The TEMPLATE METHOD pattern is a common technique for removing higher-level duplication. For example:
public class VacationPolicy
{
public void AccrueUSDivisionVacation()
{
// code to calculate vacation based on hours worked to date
// ...
// code to ensure vacation meets US minimums // ...
// code to apply vaction to payroll record
// ...
}
public void AccrueEUDivisionVacation()
{
// code to calculate vacation based on hours worked to date
// ...
// code to ensure vacation meets EU minimums // ...
// code to apply vaction to payroll record
// ...
}
}The code across AccrueUSDivisionVacation and AccrueEuropeanDivisionVacation is largely the same, with the exception of calculating legal minimums. That bit of the algorithm changes based on the employee type.
We can eliminate the obvious duplication by applying the TEMPLATE METHOD pattern.
public abstract class VacationPolicy
{
public void AccrueVacation()
{
CalculateBaseVacationHours();
AlterForLegalMinimums();
ApplyToPayroll();
}
private void CalculateBaseVacationHours()
{
/* ... */
}
abstract protected void AlterForLegalMinimums();
private void ApplyToPayroll()
{
/* ... */
}
}
public class USVacationPolicy : VacationPolicy
{
protected override void AlterForLegalMinimums()
{
// US specific logic
}
}
public class EUVacationPolicy : VacationPolicy
{
protected override void AlterForLegalMinimums()
{
// EU specific logic
}
}The subclasses fill in the “hole” in the AccrueVacation algorithm, supplying the only bits of information that are not duplicated.

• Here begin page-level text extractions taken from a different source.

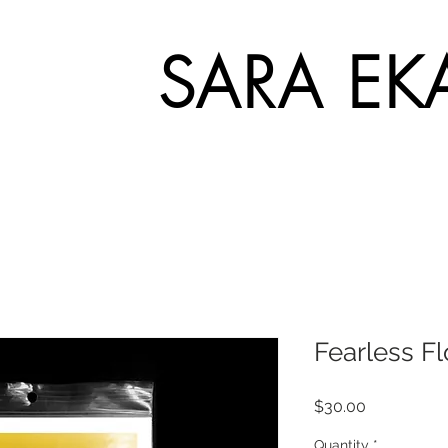
SARA EK
Fearless F
Price
$30.00
Quantity
*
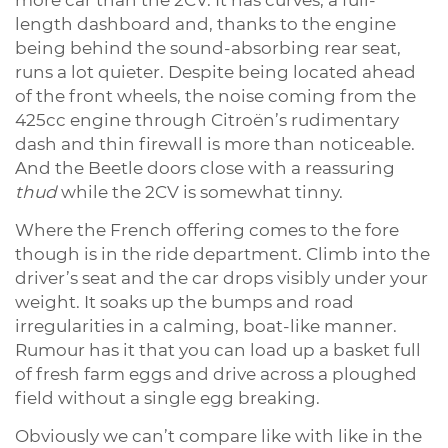
length dashboard and, thanks to the engine
being behind the sound-absorbing rear seat,
runs a lot quieter. Despite being located ahead
of the front wheels, the noise coming from the
425cc engine through Citroën’s rudimentary
dash and thin firewall is more than noticeable.
And the Beetle doors close with a reassuring
thud
while the 2CV is somewhat tinny.
Where the French offering comes to the fore
though is in the ride department. Climb into the
driver’s seat and the car drops visibly under your
weight. It soaks up the bumps and road
irregularities in a calming, boat-like manner.
Rumour has it that you can load up a basket full
of fresh farm eggs and drive across a ploughed
field without a single egg breaking.
Obviously we can’t compare like with like in the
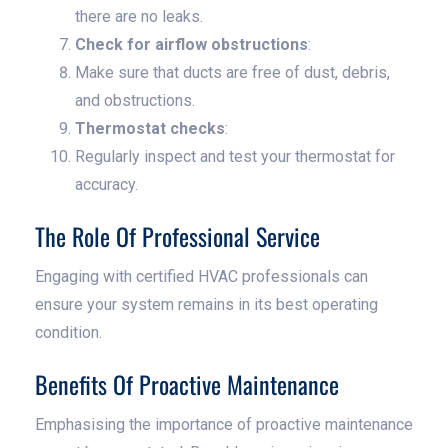
there are no leaks.
Check for airflow obstructions
:
Make sure that ducts are free of dust, debris,
and obstructions.
Thermostat checks
:
Regularly inspect and test your thermostat for
accuracy.
The Role Of Professional Service
Engaging with certified HVAC professionals can
ensure your system remains in its best operating
condition.
Benefits Of Proactive Maintenance
Emphasising the importance of proactive maintenance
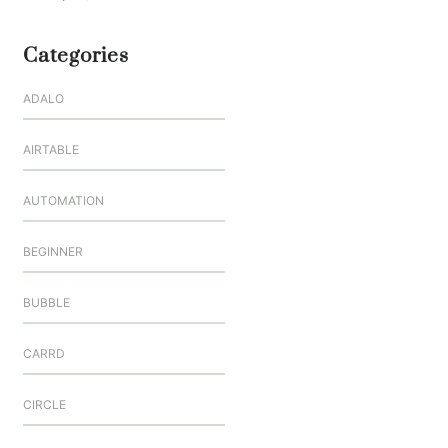
Categories
ADALO
AIRTABLE
AUTOMATION
BEGINNER
BUBBLE
CARRD
CIRCLE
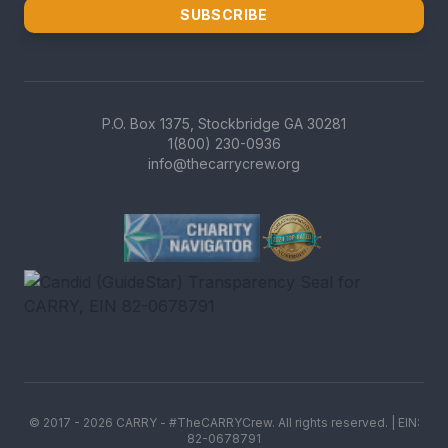
SUBSCRIBE
P.O. Box 1375, Stockbridge GA 30281
1(800) 230-0936
info@thecarrycrew.org
Charity Navigator Four-Star r
GreatNonprofits Top-Rated b
Candid (GuideStar) Transpare
© 2017 -
2026
CARRY - #TheCARRYCrew. All rights reserved. | EIN:
82-0678791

Concerns are the different aspects of software functionality. This principle states that a given problem involves different kinds of concerns, which should be identified and separated to cope with complexity, and to achieve the required engineering quality factors such as robustness, adaptability, maintainability, and reusability.
For instance, the "business logic" of software is a concern, and the interface through which a person uses this logic is another.
As a rule of thumb, the business logic code should be kept outside of your UI code. Your UI code should merely include logic related to visual presentation of your application and user interaction.
As a rule of thumb, If any piece of code does not involve Html tags or access to the Web pipeline objects (request, response, etc), it probably belongs to your business logic layer.
Another example is when using HTML and CSS. The HTML file defines the document structure. The CSS file defines how the document is presented on your screen. Mixing css code inside the html markup is a bad idea.